Assim, segundo Foucault, é fundamental “não tomar o poder como um fenômeno de dominação maciço e homogêneo de um indivíduo sobre os outros, de um grupo sobre os outros, de uma classe sobre as outras, mas ter bem presente que o poder – desde que não seja considerado de muito longe – não é algo que se possa dividir entre aqueles que o possuem e o detêm exclusivamente e aqueles que não o possuem e lhe são submetidos. O poder deve ser analisado como algo que circula, ou melhor, como algo que só funciona em cadeia. Nunca está localizado aqui e ali, nunca está em mãos de alguns, nunca é apropriado como uma riqueza ou um bem. O poder funciona e se exerce em rede. Nas suas malhas, os indivíduos não só circulam, mas estão sempre em posição de exercer este poder, e de sofrer sua ação; nunca são alvo inerte ou consentido do poder, são sempre centros de transmissão. Em outros termos, o poder não se aplica aos indivíduos, passa por eles” (FOUCAULT, 1989, p. 183).
Para formular suas análises, o filósofo extrai, histórica e empiricamente, das relações de poder os operadores de dominação, partindo da própria relação de dominação no que ela tem de factual, de efetivo, para demonstrar: (a) que são as relações de sujeição efetivas que fabricam sujeitos; (b) como os diferentes operadores de dominação se apóiam uns nos outros, remetem uns aos outros; (c) como, em certo número de casos, se fortalecem e convergem; e (d) também como, noutros casos, se negam ou tendem a se anular (FOUCAULT, 2000).
Para Foucault, são essas correlações de força, em sua desigualdade, que, continuamente, induzem estados de poder sempre localizados e instáveis.
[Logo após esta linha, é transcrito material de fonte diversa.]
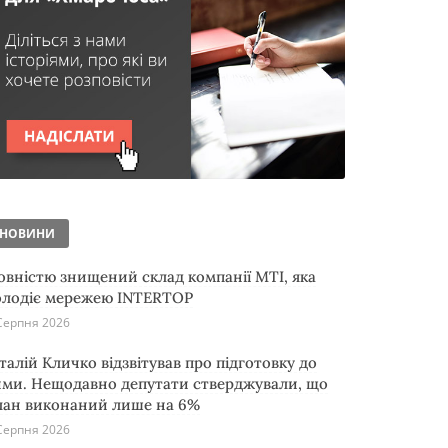
НОВИНИ
овністю знищений склад компанії MTI, яка
олодіє мережею INTERTOP
Серпня 2026
італій Кличко відзвітував про підготовку до
ими. Нещодавно депутати стверджували, що
лан виконаний лише на 6%
Серпня 2026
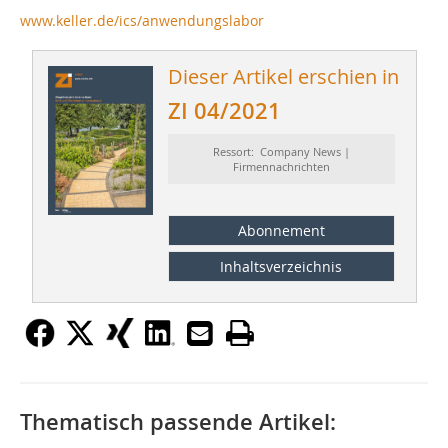
www.keller.de/ics/anwendungslabor
Dieser Artikel erschien in
ZI 04/2021
Ressort: Company News |
Firmennachrichten
Abonnement
Inhaltsverzeichnis
Thematisch passende Artikel:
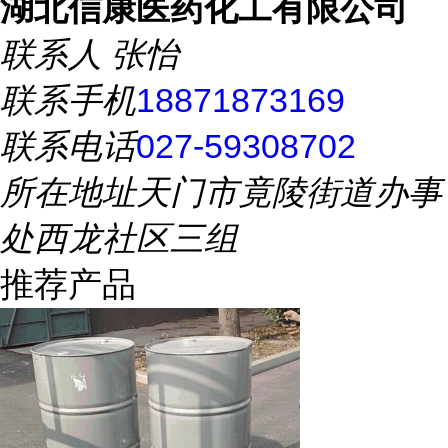
湖北信康医药化工有限公司
联系人
张怡
联系手机
18871873169
联系电话
027-59308702
所在地址
天门市竟陵街道办事
处西龙社区三组
推荐产品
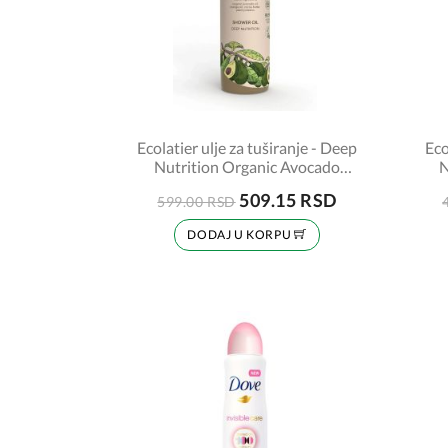
Ecolatier ulje za tuširanje - Deep
Eco
Nutrition Organic Avocado
N
250ml
509.15 RSD
599.00 RSD
DODAJ U KORPU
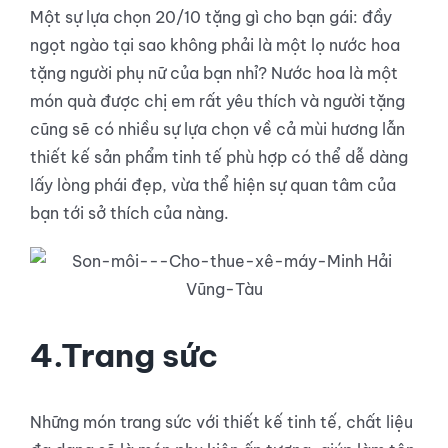
Một sự lựa chọn 20/10 tặng gì cho bạn gái: đầy
ngọt ngào tại sao không phải là một lọ nước hoa
tặng người phụ nữ của bạn nhỉ? Nước hoa là một
món quà được chị em rất yêu thích và người tặng
cũng sẽ có nhiều sự lựa chọn về cả mùi hương lẫn
thiết kế sản phẩm tinh tế phù hợp có thể dễ dàng
lấy lòng phái đẹp, vừa thể hiện sự quan tâm của
bạn tới sở thích của nàng.
4.Trang sức
Những món trang sức với thiết kế tinh tế, chất liệu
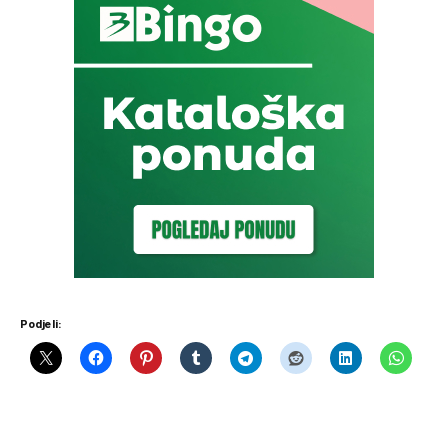
Podjeli:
A onipotência do poder se impõe, “porque se produz a cada instante, em todos os pontos, ou melhor, em toda relação entre um ponto e outro”. Assim, “o poder está em toda parte; não porque englobe tudo, e sim, porque provém de todos os lugares”. O poder não é, pois, uma instituição nem uma estrutura e, também, não é uma certa potência de que alguns sejam dotados, mas “o nome dado a uma situação estratégica complexa numa sociedade determinada” (FOUCAULT, 1988, p. 103).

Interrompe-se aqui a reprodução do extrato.